Ma Villa Giulia sorse su un luogo di dolore. Quasi un simbolo per dimenticare.

«Fino a pochi anni prima era uno dei piani in cui si svolgevano gli autodafé della Santa Inquisizione. Il Tribunale fu eliminato nel 1782, quattro anni dopo la costruzione della Villa: fu anche un modo per esorcizzare il tormento dei ricordi».

Dentro la Villa, monumenti, fontane, aiuole disegnate ad arte. Ma anche un polmone verde, l’unica villa in cui le Washingtonia hanno resistito al punteruolo rosso.

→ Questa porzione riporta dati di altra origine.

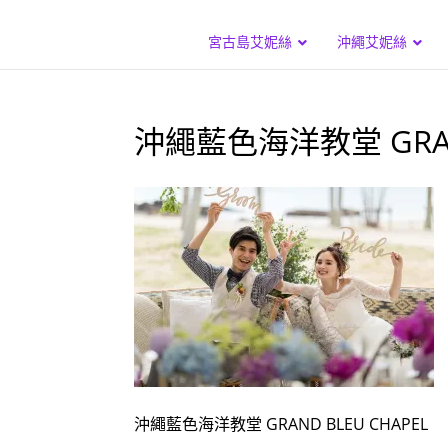
宮古島艾妮絲
沖繩艾妮絲
沖繩藍色海洋教堂 GRAND
沖繩藍色海洋教堂 GRAND BLEU CHAPEL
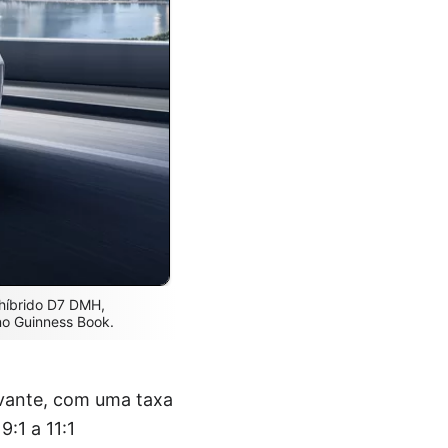
híbrido D7 DMH,
no Guinness Book.
vante, com uma taxa
:1 a 11:1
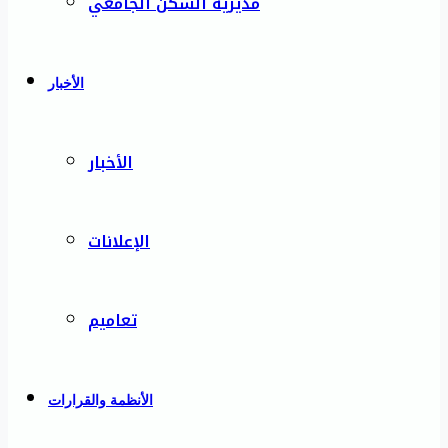
مديرية السكن الجامعي
الأخبار
الأخبار
الإعلانات
تعاميم
الأنظمة والقرارات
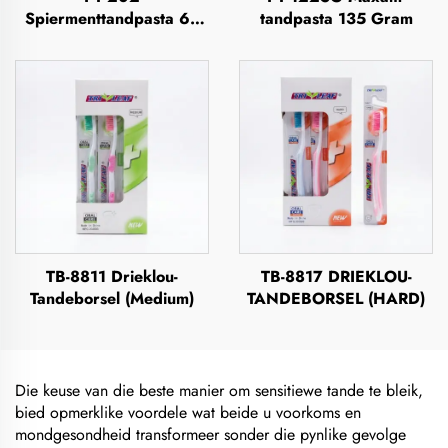
Spiermenttandpasta 63
tandpasta 135 Gram
Gram
TB-8811 Drieklou-
TB-8817 DRIEKLOU-
Tandeborsel (Medium)
TANDEBORSEL (HARD)
Die keuse van die beste manier om sensitiewe tande te bleik,
bied opmerklike voordele wat beide u voorkoms en
mondgesondheid transformeer sonder die pynlike gevolge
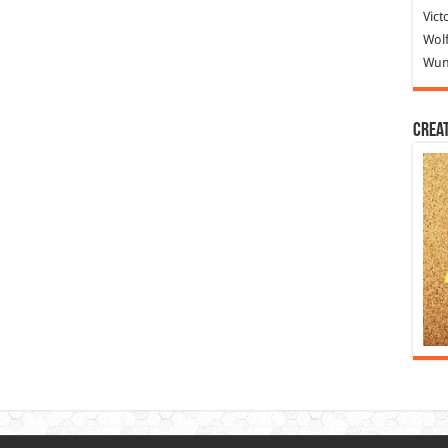
Vict
Wolf
Wund
Crea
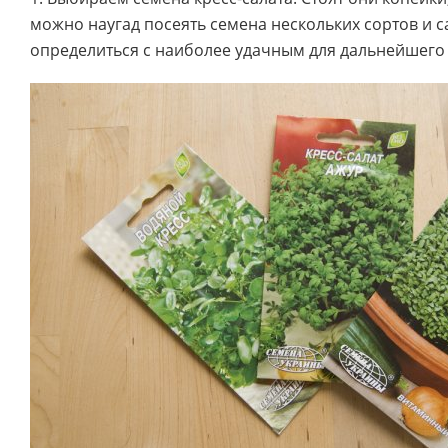
можно наугад посеять семена нескольких сортов и 
определиться с наиболее удачным для дальнейшег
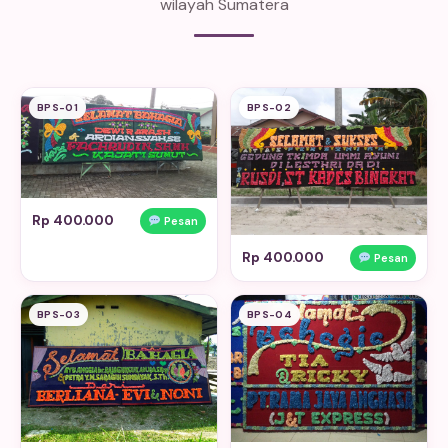
wilayah Sumatera
BPS-01
BPS-02
Rp 400.000
Pesan
Rp 400.000
Pesan
BPS-03
BPS-04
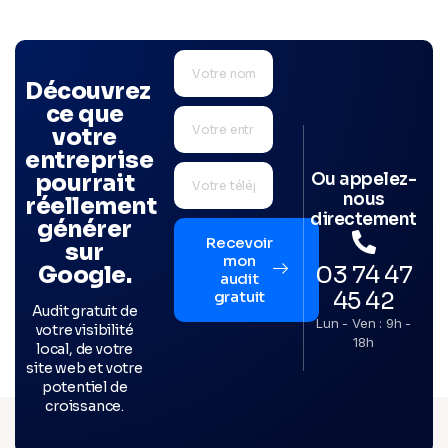
Découvrez
ce que
votre
entreprise
Ou appelez-
pourrait
nous
réellement
directement
générer
Recevoir
sur
mon
03 74 47
Google.
audit
45 42
gratuit
Audit gratuit de
Lun - Ven : 9h -
votre visibilité
18h
local, de votre
site web et votre
potentiel de
croissance.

«Quasi ogni dieci anni, qualcuno metteva mano alla Villa per abbellirla; il disegno fu affidato a Nicolò Palma che organizzò un giardino all’italiana particolare: un quadrato, e un rombo al suo interno, poi due cerchi concentrici. Tutti i viali furono adornati da sculture in marmo, ed erano illuminati, cosa questa che, in una città interamente al buio, era una grande novità. Ignazio Marabitti le regalò la fontana del Genio, che oggi è collocata in una posizione che sembra defilata, ma in effetti è lungo l’asse principale che dal mare conduce all’Orto Botanico, collegato alla Villa con un cancello ancora esistente. Marabitti firma anche le statue della Gloria e dell’Abbondanza, mentre le altre due vengono da piazza Sant’Anna e facevano parte del monumento a Carlo III, oggi scomparso. Nel 1866 vennero eretti i padiglioni a conchiglia, quasi un altoparlante naturale, poco oltre “L’orologio del Dodecaedro” che su ogni faccia ha un orologio solare, e nacque su progetto del matematico Lorenzo Federici. Attorno alla fontana dell’Atlante c’è una ringhiera decorata da colonnine e puttini deliziosi».

L’Orto Botanico è praticamente attaccato a Villa Giulia.

«Il simbolo dell’istituzione accademica: nella stessa zona, insistevano nobiltà, borghesia e università. E visto che nell’Orto dovevano essere impiantate specie esotiche, si sperimentarono anche a Villa Giulia. I lampioni vengono dalla Fonderia Oretea dei Florio, in uno dei laghetti c’è una statua di Civiletti… insomma la storia di Palermo è tutta qui. Poi negli anni ’40 arrivarono lo zoo e il malinconico leone Ciccio… ma quella è un’altra storia».

Che è un dovere recuperare.

«Villa Giulia appartiene alla città: ricordo quando, durante una delle prime edizioni di Palermo adotta un monumento, con l’Ipsia Ascione organizzammo a Villa Giulia una rassegna teatrale che vide in scena tantissimi ragazzi. Dobbiamo prima di tutto considerarla nostra: i palermitani devono per prima cosa capire che ciò che è pubblico, appartiene ai cittadini. Villa Giulia ha mille piccoli angoli, una sua storia, è un luogo di serenità. È un dovere apprezzarla, ma soprattutto difenderla».